The result should be every line that contains the word "into", taken from the material.

SUPPLIED RECORDS:
+ + +

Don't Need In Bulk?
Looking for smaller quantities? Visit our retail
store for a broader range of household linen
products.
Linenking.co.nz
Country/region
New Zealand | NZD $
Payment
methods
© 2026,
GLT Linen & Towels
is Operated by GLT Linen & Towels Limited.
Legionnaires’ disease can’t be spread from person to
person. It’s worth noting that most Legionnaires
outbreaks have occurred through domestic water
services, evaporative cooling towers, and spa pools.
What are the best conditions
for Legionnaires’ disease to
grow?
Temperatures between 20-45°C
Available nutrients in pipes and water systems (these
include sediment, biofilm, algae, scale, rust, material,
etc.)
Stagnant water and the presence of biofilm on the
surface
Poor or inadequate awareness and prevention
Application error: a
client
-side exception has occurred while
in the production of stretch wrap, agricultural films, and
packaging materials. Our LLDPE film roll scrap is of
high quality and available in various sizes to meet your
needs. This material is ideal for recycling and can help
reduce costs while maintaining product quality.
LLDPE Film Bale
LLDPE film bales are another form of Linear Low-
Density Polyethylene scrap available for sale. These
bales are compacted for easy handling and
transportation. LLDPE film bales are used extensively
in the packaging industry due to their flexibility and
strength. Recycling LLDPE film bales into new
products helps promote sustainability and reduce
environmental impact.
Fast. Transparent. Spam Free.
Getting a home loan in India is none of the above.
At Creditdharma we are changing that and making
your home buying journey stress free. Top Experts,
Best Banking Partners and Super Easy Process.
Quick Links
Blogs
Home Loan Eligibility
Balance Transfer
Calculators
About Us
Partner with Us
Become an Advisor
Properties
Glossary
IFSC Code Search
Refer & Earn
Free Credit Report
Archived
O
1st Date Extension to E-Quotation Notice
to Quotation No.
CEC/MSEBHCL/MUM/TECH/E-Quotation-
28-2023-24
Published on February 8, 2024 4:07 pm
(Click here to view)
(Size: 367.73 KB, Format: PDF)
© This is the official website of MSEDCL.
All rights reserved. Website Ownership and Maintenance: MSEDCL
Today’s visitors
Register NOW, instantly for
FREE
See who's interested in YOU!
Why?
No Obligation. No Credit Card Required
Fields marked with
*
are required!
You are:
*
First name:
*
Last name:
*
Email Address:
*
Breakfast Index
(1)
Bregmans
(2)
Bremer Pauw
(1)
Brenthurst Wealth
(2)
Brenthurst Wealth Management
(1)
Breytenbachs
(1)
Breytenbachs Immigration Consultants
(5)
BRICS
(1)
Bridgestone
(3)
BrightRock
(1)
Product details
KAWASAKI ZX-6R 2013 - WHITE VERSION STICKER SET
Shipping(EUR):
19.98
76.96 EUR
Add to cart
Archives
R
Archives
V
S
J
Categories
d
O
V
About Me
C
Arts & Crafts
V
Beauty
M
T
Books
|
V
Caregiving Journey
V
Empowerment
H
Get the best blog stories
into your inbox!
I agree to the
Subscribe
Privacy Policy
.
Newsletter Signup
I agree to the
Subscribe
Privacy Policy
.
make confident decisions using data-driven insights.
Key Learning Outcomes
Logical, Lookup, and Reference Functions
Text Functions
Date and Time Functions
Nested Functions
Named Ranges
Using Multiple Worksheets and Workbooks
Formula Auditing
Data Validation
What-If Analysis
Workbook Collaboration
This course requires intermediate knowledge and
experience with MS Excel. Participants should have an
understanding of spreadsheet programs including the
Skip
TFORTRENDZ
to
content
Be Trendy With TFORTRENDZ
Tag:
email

+ + +

REPLY TO THE TASK:
strength. Recycling LLDPE film bales into new
into your inbox!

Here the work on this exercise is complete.